Réunification aux confins de l'Union Européenne

COURRIER INTERNATIONAL N° 799, du 23 Février au 1er Mars 2006

Reportage

Szelmenc, Slemence, Selmentsi ? Ce petit village peuplé de Hongrois est coupé en deux entre la Slovaquie et l'Ukraine. A Noël, on y ouvrait un poste-frontière, mettant fin à soixante ans de séparation. Choses vues.

Ce 23 décembre 2005, jour de l'ouverture de poste frontalier pour piétons et cyclistes, c'est la confusion à Szelmenc. Apres quatre mois de tergiversations, l'événement a été annoncé l'avant-veille à l'improviste. Nous approchons des lieux des festivités par Kisszelmenc [Petit-Szelmenc, la partie ukrainienne du village] puisque, ici, dans cet univers soviétique, puis postsoviétique, l'existence a toujours été beaucoup plus palpitante, la vie plus risquée, l'instant plus coloré. Nous franchissons donc la ville frontalière de Záhony-Cop, dans des conditions toujours effroyables, en naviguant entre la file des camions – qui attendent leur tour pendant trente-six heures – et la file des voitures particulières - qui, elles, ne doivent patienter que vingt-quatre heures.
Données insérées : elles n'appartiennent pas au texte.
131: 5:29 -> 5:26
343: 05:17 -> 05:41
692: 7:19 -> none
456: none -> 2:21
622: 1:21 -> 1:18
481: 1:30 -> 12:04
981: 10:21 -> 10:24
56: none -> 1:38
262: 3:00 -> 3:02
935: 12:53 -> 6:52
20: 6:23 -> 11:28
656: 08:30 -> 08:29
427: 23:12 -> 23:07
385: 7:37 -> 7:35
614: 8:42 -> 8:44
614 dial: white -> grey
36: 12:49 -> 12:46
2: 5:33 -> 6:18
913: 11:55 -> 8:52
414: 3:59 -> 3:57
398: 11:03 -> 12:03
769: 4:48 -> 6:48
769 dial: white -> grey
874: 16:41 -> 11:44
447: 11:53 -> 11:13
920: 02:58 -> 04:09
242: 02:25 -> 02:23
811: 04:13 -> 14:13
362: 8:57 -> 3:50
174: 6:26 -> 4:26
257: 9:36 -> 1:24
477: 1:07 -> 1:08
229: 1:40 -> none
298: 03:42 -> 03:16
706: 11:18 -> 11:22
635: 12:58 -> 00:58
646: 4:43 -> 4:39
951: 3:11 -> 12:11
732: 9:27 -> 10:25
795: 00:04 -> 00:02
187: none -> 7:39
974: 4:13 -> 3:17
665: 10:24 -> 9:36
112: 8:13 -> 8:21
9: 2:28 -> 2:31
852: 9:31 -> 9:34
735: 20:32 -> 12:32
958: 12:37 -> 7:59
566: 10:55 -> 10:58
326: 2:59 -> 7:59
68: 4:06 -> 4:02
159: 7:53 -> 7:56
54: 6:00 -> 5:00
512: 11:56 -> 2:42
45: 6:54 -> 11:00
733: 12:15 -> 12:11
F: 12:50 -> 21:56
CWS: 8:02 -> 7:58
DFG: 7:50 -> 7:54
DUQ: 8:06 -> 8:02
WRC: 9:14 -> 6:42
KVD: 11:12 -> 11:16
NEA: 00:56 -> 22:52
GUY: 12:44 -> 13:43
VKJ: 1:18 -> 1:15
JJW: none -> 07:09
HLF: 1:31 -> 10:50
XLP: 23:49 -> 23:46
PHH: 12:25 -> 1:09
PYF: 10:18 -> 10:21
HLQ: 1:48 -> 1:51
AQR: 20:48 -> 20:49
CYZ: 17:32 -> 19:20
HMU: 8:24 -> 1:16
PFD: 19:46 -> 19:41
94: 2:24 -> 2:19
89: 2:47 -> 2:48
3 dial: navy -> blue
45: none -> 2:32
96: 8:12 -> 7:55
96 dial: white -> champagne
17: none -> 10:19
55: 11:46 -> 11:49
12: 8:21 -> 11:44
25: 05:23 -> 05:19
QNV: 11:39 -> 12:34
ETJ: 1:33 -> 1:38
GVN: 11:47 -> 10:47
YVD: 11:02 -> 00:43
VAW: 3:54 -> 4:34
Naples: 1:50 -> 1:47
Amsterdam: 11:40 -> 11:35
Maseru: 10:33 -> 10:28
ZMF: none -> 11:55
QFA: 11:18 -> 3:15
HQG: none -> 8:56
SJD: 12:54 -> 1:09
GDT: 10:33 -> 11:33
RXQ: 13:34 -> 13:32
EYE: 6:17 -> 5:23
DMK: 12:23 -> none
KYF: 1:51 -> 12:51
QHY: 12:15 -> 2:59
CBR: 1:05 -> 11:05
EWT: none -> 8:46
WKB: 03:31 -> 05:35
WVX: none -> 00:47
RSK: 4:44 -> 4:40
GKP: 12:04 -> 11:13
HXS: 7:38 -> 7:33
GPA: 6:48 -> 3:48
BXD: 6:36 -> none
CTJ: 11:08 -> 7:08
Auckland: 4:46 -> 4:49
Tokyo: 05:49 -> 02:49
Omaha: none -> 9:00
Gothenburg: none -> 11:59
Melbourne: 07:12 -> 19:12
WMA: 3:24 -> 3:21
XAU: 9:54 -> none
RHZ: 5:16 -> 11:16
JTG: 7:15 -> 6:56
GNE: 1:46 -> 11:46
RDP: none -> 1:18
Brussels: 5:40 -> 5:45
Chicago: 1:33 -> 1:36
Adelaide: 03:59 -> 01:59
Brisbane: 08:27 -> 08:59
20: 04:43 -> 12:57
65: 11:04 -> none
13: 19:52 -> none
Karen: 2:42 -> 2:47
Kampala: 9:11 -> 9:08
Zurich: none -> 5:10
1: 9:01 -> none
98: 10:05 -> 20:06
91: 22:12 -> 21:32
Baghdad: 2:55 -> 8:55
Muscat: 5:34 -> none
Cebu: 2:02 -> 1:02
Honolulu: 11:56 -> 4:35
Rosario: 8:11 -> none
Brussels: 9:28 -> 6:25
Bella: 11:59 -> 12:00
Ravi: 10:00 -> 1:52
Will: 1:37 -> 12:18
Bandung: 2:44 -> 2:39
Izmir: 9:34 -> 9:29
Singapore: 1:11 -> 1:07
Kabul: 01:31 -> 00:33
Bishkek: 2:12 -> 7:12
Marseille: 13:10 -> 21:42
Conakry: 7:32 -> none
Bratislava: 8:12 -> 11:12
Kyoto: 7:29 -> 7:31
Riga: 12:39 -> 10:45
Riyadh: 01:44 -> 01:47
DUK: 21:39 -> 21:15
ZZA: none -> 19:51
De là-bas, la frontière de Szelmenc n'est qu'à vingt minutes.

Sur ordre du président de l'Ukraine, on vient de faire des travaux pour rendre praticable la route menant à Kisszelmenc. Elle était en piteux état depuis des décennies : ses nids-de-poule étaient si profonds que ma petite Corsa avait bien du mal a passer. Autre nouveauté : le bord de la route est a présent planté de poteaux indicateurs annonçant la plus hongroise des communes frontalières entre l'Ukraine et la Slovaquie. Un défi qui semble insurmontable pour les services de sécurité ukrainiens. Au cours de la premier moitié des années 1990, sur décision du président de l'Ukraine, Kisszelmenc et d'autres communes ont retrouvé leurs anciens noms hongroise (en langue « soviétique », le nom du village était Solontsi). Pourtant, sur les panneaux indicateurs, on lit en gros caractères cyrilliques : Mali Selmentsi . Ce n'est pas le nom du village, et pourtant c'est ce nom que la police frontalière inscrit sur nos passeports. Cependant, au centre de Kisszelmenc, on lit sur le panneau de l'arrêt de bus : Solontsi

Du coté de Kisszelmenc, nous devons être environ cent cinquante personnes au poste-frontière, estampillé Union européenne et décoré pour l'occasion. Il doit y avoir un agent en uniforme pour trois pékins : un passage frontalier est un investissement créateur d'emplois, car il faut vérifier les passeports, y apposer des tampons et dédouaner les filets de provisions, depuis 8 heures du matin jusqu'à 8 heures du soir. Le poste-frontière doit en effet être ouvert tous les jours pendant douze heures. Mais, en Europe centrale, comme tout le reste, ça ne marche pas.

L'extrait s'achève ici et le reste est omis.